Another incomprehensible conundrum was the expressed opinion by a small section of senior Odissi personalities that a certain Guru's style was not represented satisfactorily in the above mentioned festivals. It should be crystal clear to even the commoner that an important festival would always aim to showcase the best possible talent. If a particular Guru's representatives were prominent by their absence, it would certainly point to an absence of requisite talent available contemporarily in the 'STYLE.' It is very easy to fling acquisitions at a festival for not being fair, democratic, and properly representational in a meet of this kind. The aggrieved should perhaps position a mirror in front of their own gharana, which would accurately reflect the current state of affairs in that particular 'STYLE'!

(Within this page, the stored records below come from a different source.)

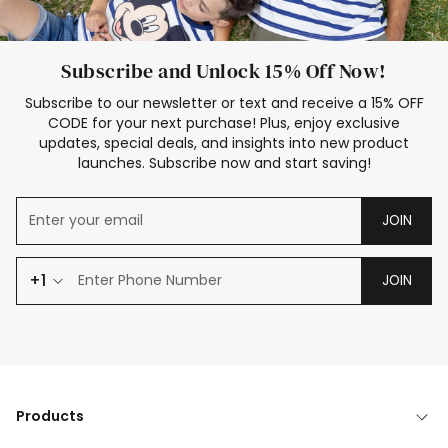
Subscribe and Unlock 15% Off Now!
Subscribe to our newsletter or text and receive a 15% OFF
CODE for your next purchase! Plus, enjoy exclusive
updates, special deals, and insights into new product
launches. Subscribe now and start saving!
JOIN
+1
JOIN
Products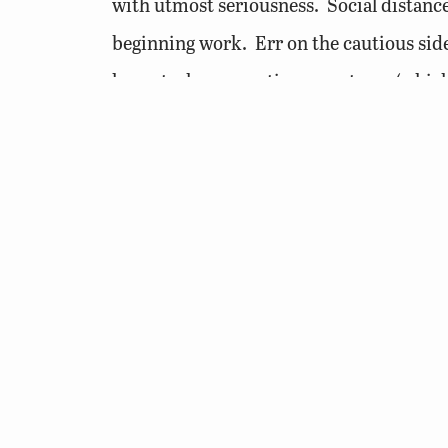
with utmost seriousness. Social distanc
beginning work. Err on the cautious sid
honest when reporting symptoms (which t
confirmed). The daily reporting is for yo
for life events surrounding the pandemic; 
I would much rather you keep yourself a
place your coworkers in any potentially r
Stay healthy, have a great holiday season,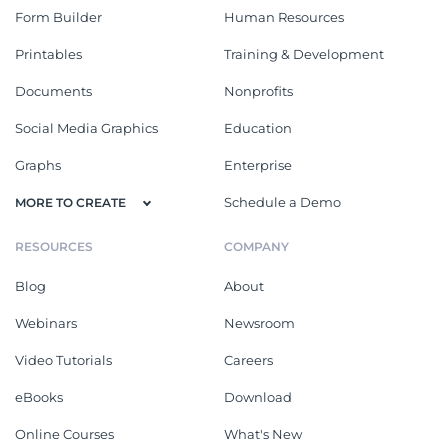
Form Builder
Human Resources
Printables
Training & Development
Documents
Nonprofits
Social Media Graphics
Education
Graphs
Enterprise
Schedule a Demo
MORE TO CREATE
RESOURCES
COMPANY
Blog
About
Webinars
Newsroom
Video Tutorials
Careers
eBooks
Download
Online Courses
What's New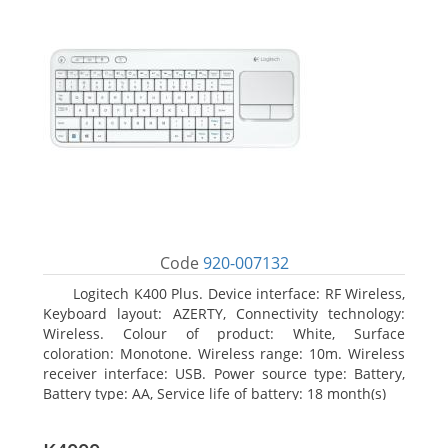
Code
920-007132
Logitech K400 Plus. Device interface: RF Wireless,
Keyboard layout: AZERTY, Connectivity technology:
Wireless. Colour of product: White, Surface
coloration: Monotone. Wireless range: 10m. Wireless
receiver interface: USB. Power source type: Battery,
Battery type: AA, Service life of battery: 18 month(s)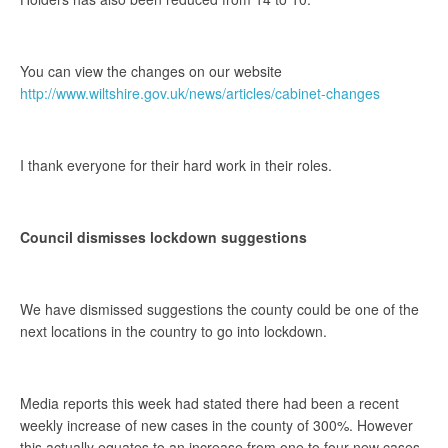
You can view the changes on our website
http://www.wiltshire.gov.uk/news/articles/cabinet-changes
I thank everyone for their hard work in their roles.
Council dismisses lockdown suggestions
We have dismissed suggestions the county could be one of the
next locations in the country to go into lockdown.
Media reports this week had stated there had been a recent
weekly increase of new cases in the county of 300%. However
this actually equates to an increase from one to four new cases.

Yet another intriguing trend was the dangling pieces of coloured strings suspended from the dancer's bahutis (arm band / bajuband). This unnecessary and alien accoutrement served primarily in distracting the serious viewer; the clarity and subtlety of the typical arm movements were unnecessarily marred by these strange embellishments. Neo classical Odissi can certainly do without these desperate and radical ornamentations.

It is strange irony that the multitude of festivals featuring Odissi in Bhubaneswar and Cuttack merely served to highlight the lack of quality, merely served to highlight the mediocrity in the aesthetics department. The irony is that when the multiplicity of platforms should be augmenting the stature of the traditional art form, the profusion of Odissi presentations actually succeeds in adding unacceptable quantities of brackish water to milk.

No review of classical dance and music in Odisha is complete without a word about the photo-journalists that cover such events. It would be no exaggeration to state that the so called 'Media persons' have transformed themselves into an insensitive and uncouth variety of paparazzi. More than any other factor, it is these crude gentlemen (and now a few ladies too) who cheerfully destroy the aesthetic ambience that the dancers strive to create. From left and right of the stage they cheerfully swarm into positions right in front of the audience's line of sight; no amount of pleading by the onlookers has any effect on their lens-driven frenzy. That this swarm of news vendors has been tolerated for so long is only a sad pointer to the exaggerated importance that the artistes' community, by and large, pays to this unruly, loud and vindictive flock who represent the print and the television media. This column has been critical of their rambunctiousness in the past: this column will continue to criticize their antics in the future, until their bosses see the light of day. All this is especially true of the photo journos, and the TV Channel interviewers who ask, imprudently, the name of the artistes whose performances they have just witnessed! One wonders who their attention actually is focused upon!

These two festivals reviewed by us are here to stay. We wish them a long innings and we wish them success in the coming years - this ought to be the duty of any objective and well intentioned reviewer. It is also the responsibility of a serious reviewer to urge classical event promoters to pay some attention to the bits of healthy criticism that come their way. Any factor which works for a feasible and sensible promotion of neo classical Odissi, is always welcome.


Guru Ratikant Mohapatra is the Director of Srjan (Guru Kelucharan Mohapatra Odissi Nrityabasa) in Bhubaneswar.